Quelle: Leserfoto Guido Schenkendorf

Jüterbog. Er gehörte nun mal zur Familie: der Trabant. Am 7. November hat er Geburtstag. Der Trabi wird 60 Jahre alt. Die MAZ sammelt Fotos und Erinnerungen an die DDR-Rennpappe. Bernd Maywald aus Jüterbog zeigt, was mit einem Trabi mit Polo-Motor gelingen kann.

Bernd Maywald zwischen seinem Trabant 601 Kombi (rechts), dessen Auspuff stets per Gemisch gut „konserviert” wurde, und dem allerletzten Trabant 1.1 Kombi (links), der neu im Handel erhältlich war. Kauf und Erstzulassung 1996. Dessen Auspuff rostet dank Viertaktmotor mangels Gemisch schneller, muss also häufiger ausgewechselt werden. Das kann man mit der bei Trabi-Kennern gut bekannten „Hochklapp-Hebebühne” schnell erledigen.

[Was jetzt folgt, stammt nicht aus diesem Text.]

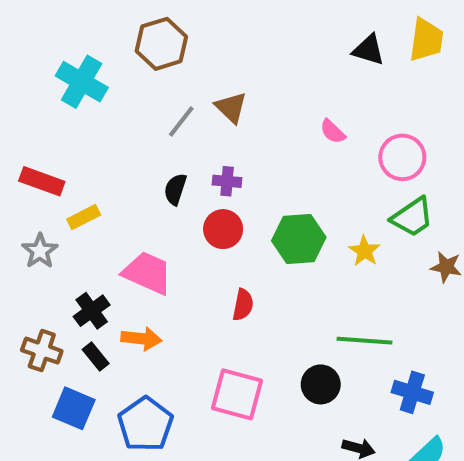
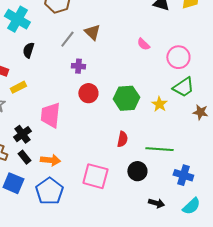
purple cross: (227, 181) -> (78, 66), moved
black semicircle: (175, 189) -> (28, 50), moved
pink trapezoid: (147, 273) -> (50, 115), turned -108
red semicircle: (243, 305) -> (122, 139), moved
orange arrow: (141, 339) -> (50, 160), moved

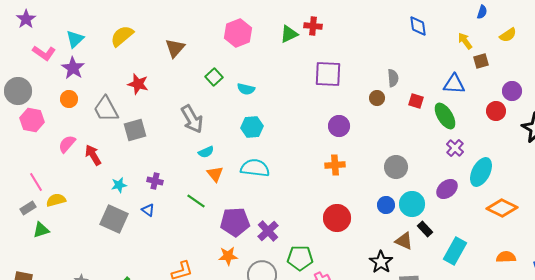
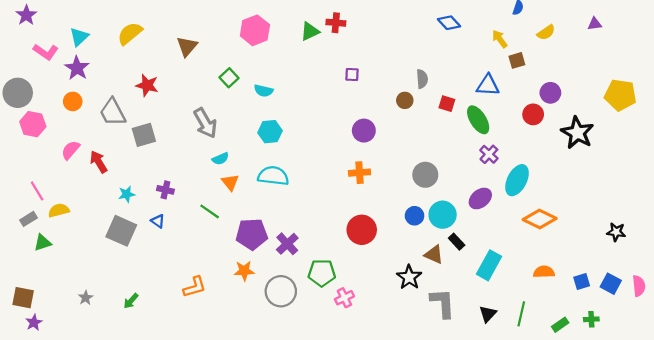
blue diamond: (418, 26) -> (449, 23), turned -35
purple square: (328, 74) -> (352, 74), size x0.5

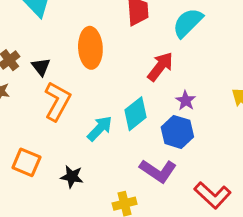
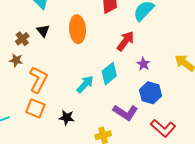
black triangle: (41, 67) -> (43, 31), moved
orange L-shape: (57, 101) -> (38, 80), moved
blue hexagon: (177, 132) -> (151, 93), moved

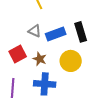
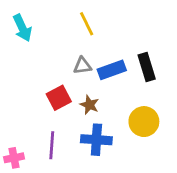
gray triangle: (35, 31) -> (82, 66), turned -32
yellow circle: (71, 61) -> (144, 122), moved

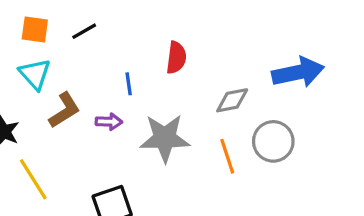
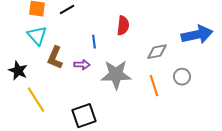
brown L-shape: (64, 110) -> (55, 58), turned 145
gray circle: (273, 141) -> (182, 77), size x0.7

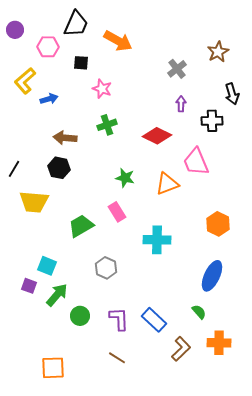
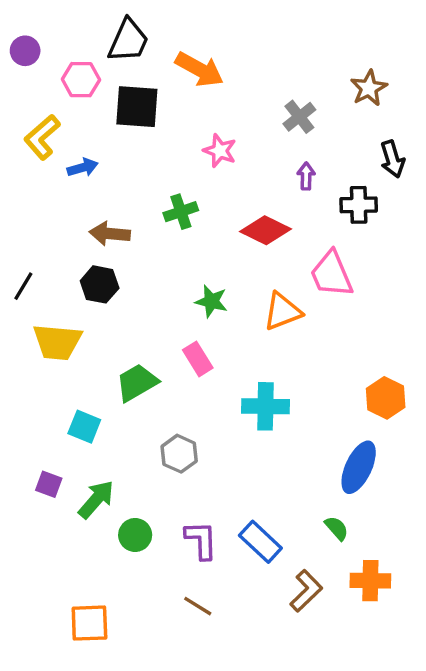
black square: (81, 63) -> (137, 107), size x1.8
pink star: (102, 89) -> (220, 151), moved
orange hexagon: (218, 224) -> (386, 398), moved
cyan square: (47, 266) -> (84, 427), moved

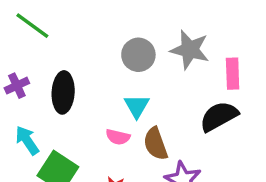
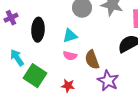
purple cross: (17, 86) -> (11, 18), moved
cyan triangle: (137, 106) -> (70, 36), moved, turned 42

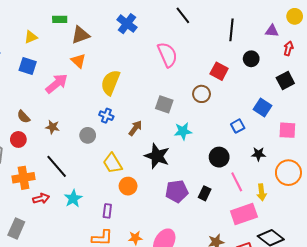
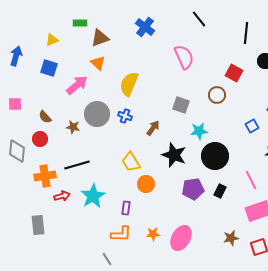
gray circle: (88, 135) -> (97, 114), moved, size x1.6
black circle: (219, 157) -> (215, 156), moved, size x1.4
black line: (57, 166) -> (77, 165), turned -65
cyan star: (73, 198) -> (93, 196), size x1.4
gray rectangle: (16, 228) -> (38, 225), turned -30

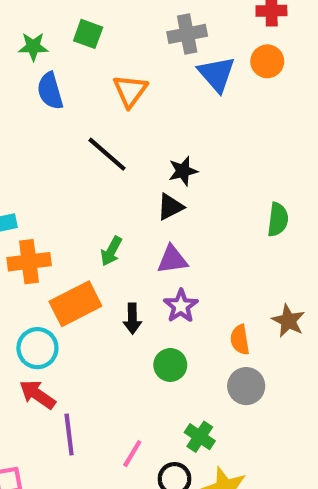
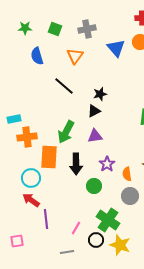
gray cross: (187, 34) -> (87, 29), moved
green star: (33, 47) -> (25, 28), moved
green arrow: (111, 251) -> (66, 132), size x1.6
orange rectangle: (75, 304) -> (49, 157), turned -60
purple star: (181, 306) -> (107, 164), moved
black arrow: (132, 319) -> (76, 164), size x1.5
green cross: (200, 437) -> (108, 220), size x1.6

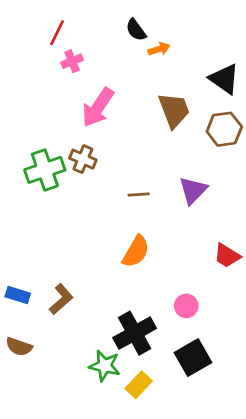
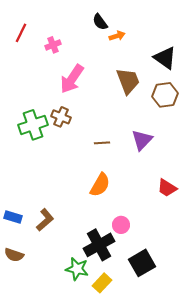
red line: (57, 33) -> (21, 33), moved
pink circle: (186, 306) -> (121, 225), moved

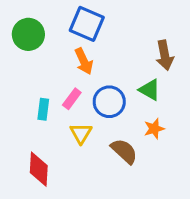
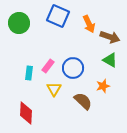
brown arrow: (165, 55) -> (110, 37), turned -60
orange arrow: (84, 61) -> (89, 24), moved
green triangle: (150, 90) -> (110, 60), moved

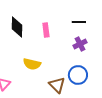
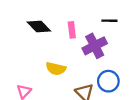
black diamond: (17, 27) -> (39, 26), turned -45
purple cross: (80, 44) -> (95, 46), moved, size x1.5

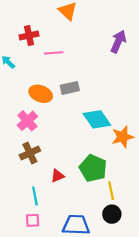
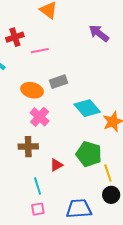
purple arrow: (118, 42) -> (99, 33), turned -70
pink cross: (27, 121) -> (40, 117), moved
brown cross: (30, 153) -> (28, 147), turned 30

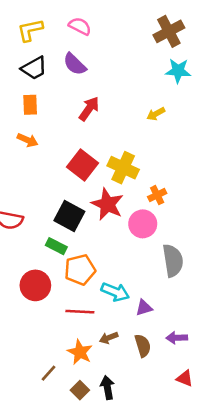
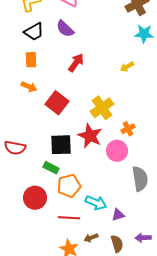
red square: (83, 165) -> (57, 103), moved
yellow cross: (123, 168) -> (102, 108), turned 30
black square: (69, 216) -> (61, 145), turned -30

Den vorgeschalteten originalen U-Kat hatte Maywald gleich nach Kauf gegen einen G-Kat auswechseln lassen.

Mit dem 601er (erworben 1992, vorher hat er nie ein Auto besessen, nur SR1 und MZ) fuhr Maywald noch durch ganz Deutschland. Wobei jedoch auf Autobahnen das Überholen von Lkws mühsam war wegen unzureichender Höchstgeschwindigkeit.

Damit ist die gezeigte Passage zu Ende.